Here’s everything put together:

def polyval(coord, coeffs, degree_dim="degree"):
    x = coord.data

    deg_coord = coeffs[degree_dim]
    N = int(deg_coord.max()) + 1

    lhs = xr.DataArray(
        np.stack([x ** (N - 1 - i) for i in range(N)], axis=1),
        dims=(coord.name, degree_dim),
        coords={coord.name: coord, degree_dim: np.arange(deg_coord.max() + 1)[::-1]},
    )
    return (lhs * coeffs).sum(degree_dim)


# Function to detrend
# Modified from source: https://gist.github.com/rabernat/1ea82bb067c3273a6166d1b1f77d490f
def detrend_dim(da, dim, deg=1):
    """detrend along a single dimension."""
    # calculate polynomial coefficients
    p = da.polyfit(dim=dim, deg=deg, skipna=False)
    # first create a chunked version of the "ocean_time" dimension
    chunked_dim = xr.DataArray(
        dask.array.from_array(da[dim].data, chunks=da.chunksizes[dim]),
        dims=dim,
        name=dim,
    )
    fit = polyval(chunked_dim, p.polyfit_coefficients)
    # evaluate trend
    # remove the trend
    return da - fit


detrended = detrend_dim(da, dim="ocean_time")
detrended
<xarray.DataArray (ocean_time: 2193, eta_rho: 489, xi_rho: 655)>
dask.array<sub, shape=(2193, 489, 655), dtype=float64, chunksize=(8, 489, 655), chunktype=numpy.ndarray>
Coordinates:
  * ocean_time  (ocean_time) int64 0 1 2 3 4 5 ... 2187 2188 2189 2190 2191 2192
  * eta_rho     (eta_rho) int64 0 1 2 3 4 5 6 7 ... 482 483 484 485 486 487 488
  * xi_rho      (xi_rho) int64 0 1 2 3 4 5 6 7 ... 648 649 650 651 652 653 654
detrended.compute()
Hide code cell source
Image("../images/detrend-dask-dashboard-4.png")
../../../_images/1ea683a7d495e745bde909755b6575089b8ad19076742b6cd8a826438b295bbe.png

It works!

Summary#

In this notebook, I explore the detrending problem a little bit to find what other challenges affect detrending workflows.

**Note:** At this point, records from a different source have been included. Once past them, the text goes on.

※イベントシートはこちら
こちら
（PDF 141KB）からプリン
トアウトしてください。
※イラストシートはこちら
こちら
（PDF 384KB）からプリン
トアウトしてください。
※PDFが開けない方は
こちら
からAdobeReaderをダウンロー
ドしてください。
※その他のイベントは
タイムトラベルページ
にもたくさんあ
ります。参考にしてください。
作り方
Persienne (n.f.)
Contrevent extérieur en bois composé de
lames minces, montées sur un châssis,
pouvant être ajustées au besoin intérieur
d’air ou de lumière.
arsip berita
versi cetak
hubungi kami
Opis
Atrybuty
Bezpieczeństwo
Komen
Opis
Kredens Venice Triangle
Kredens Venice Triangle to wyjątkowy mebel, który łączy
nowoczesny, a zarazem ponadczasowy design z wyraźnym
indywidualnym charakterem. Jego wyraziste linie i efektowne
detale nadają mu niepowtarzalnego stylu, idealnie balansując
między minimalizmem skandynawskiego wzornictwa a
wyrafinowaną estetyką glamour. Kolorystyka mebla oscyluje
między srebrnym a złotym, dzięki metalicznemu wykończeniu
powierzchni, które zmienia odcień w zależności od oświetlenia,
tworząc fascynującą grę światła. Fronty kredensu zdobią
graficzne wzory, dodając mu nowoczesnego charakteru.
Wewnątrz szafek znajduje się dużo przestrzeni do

  1. We use simple techniques like tracking chunk sizes and number of tasks to isolate a few problems.

  2. Fixing those doesn’t improve the calculation, so we then examine the dask graph for a smaller artificial problem that replicates the main issues.

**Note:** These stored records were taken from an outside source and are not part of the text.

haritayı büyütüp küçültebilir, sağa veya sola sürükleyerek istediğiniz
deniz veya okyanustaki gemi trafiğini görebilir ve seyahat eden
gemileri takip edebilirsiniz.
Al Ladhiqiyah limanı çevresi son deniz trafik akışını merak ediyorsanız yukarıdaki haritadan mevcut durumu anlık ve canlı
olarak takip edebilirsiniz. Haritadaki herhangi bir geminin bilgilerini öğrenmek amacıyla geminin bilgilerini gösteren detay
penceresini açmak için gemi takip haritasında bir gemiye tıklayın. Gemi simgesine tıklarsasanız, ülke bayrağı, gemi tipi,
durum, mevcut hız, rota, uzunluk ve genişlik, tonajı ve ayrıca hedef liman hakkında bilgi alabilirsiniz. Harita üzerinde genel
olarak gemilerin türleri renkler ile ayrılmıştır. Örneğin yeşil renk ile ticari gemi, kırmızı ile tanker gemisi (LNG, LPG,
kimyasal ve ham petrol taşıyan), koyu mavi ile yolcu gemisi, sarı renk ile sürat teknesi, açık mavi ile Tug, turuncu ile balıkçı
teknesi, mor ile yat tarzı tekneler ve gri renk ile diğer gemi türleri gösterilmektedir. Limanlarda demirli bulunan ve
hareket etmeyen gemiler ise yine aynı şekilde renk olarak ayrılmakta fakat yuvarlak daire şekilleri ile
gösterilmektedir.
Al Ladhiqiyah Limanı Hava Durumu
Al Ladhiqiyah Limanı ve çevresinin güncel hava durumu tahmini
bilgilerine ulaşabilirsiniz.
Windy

  3. This lets us trace the issue back to a serious regression in dask.

  4. That issue has now been fixed.

  5. And things work!

Future work#

  1. Some improvements to xarray.polyval are needed so that it can handle a chunked coordinate as input.

  2. Dask could also detect that a giant 5GB chunk is constructed by this line in polyval:

    (lhs * coeffs).sum(degree_dim)
    

    and automatically avoid this problem by rechunking lhs prior to multiplying.